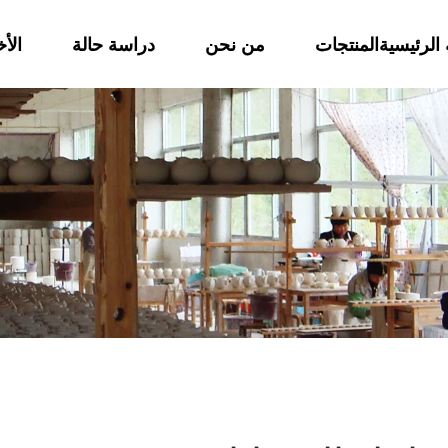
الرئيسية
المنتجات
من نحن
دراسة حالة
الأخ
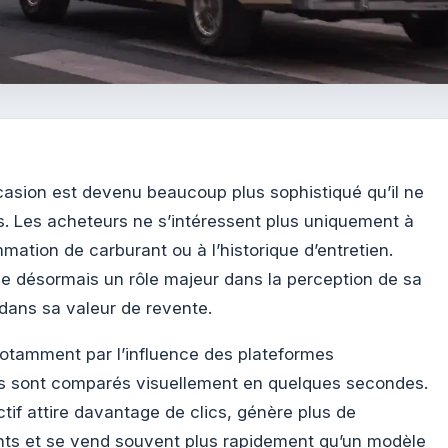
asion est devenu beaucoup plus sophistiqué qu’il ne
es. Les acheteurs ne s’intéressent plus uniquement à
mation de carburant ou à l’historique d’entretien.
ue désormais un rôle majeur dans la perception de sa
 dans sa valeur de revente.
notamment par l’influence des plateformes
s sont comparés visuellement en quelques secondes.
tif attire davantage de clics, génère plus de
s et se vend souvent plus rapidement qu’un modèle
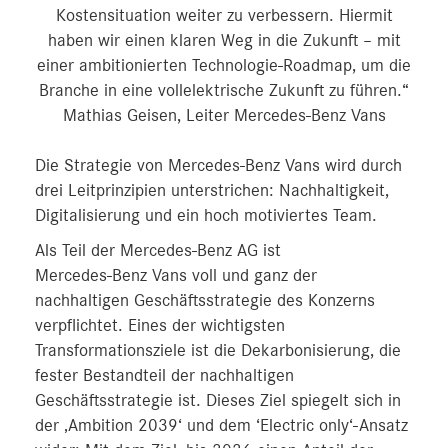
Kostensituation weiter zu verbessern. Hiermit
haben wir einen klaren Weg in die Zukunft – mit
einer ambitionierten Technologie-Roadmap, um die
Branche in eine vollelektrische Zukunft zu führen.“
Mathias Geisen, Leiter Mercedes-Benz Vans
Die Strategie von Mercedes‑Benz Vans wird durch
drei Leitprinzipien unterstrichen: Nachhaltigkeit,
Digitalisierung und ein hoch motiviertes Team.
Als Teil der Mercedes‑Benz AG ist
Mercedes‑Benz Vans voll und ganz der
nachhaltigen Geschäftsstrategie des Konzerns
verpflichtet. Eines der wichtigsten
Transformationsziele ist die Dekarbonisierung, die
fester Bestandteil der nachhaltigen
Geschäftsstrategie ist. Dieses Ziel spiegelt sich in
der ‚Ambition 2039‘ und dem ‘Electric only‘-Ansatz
# # # #
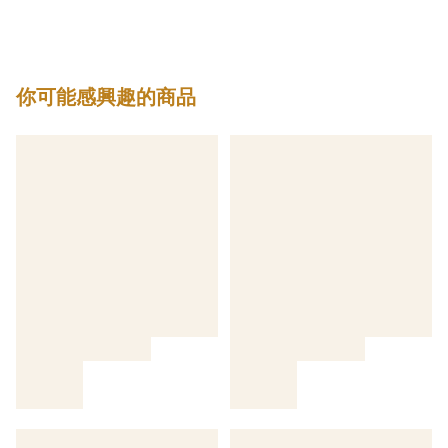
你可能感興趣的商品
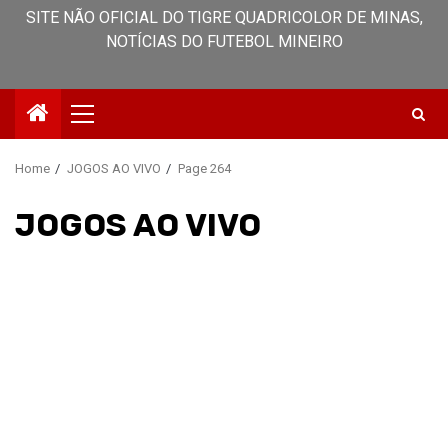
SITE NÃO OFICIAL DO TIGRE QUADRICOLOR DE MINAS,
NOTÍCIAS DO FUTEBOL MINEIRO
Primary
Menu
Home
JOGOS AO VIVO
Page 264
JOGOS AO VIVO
# # # #
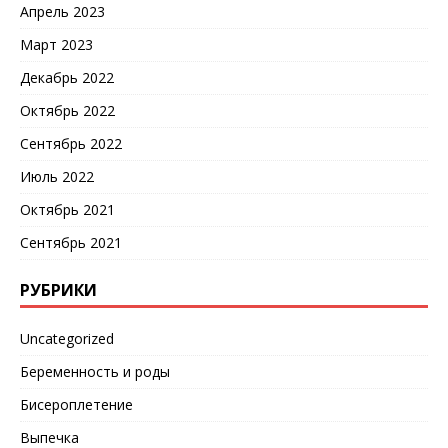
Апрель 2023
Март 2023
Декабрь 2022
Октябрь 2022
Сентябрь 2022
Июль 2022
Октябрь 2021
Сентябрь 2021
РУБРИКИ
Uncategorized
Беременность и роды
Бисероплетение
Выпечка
# # # #
--- Work instructions ---
Using the data above, print exactly the lines from the line that contains "Geschäftsstrategie ist. Dieses" through the line that contains "der ‚Ambition 2039‘", with both included.

--- Task result ---
Geschäftsstrategie ist. Dieses Ziel spiegelt sich in
der ‚Ambition 2039‘ und dem ‘Electric only‘-Ansatz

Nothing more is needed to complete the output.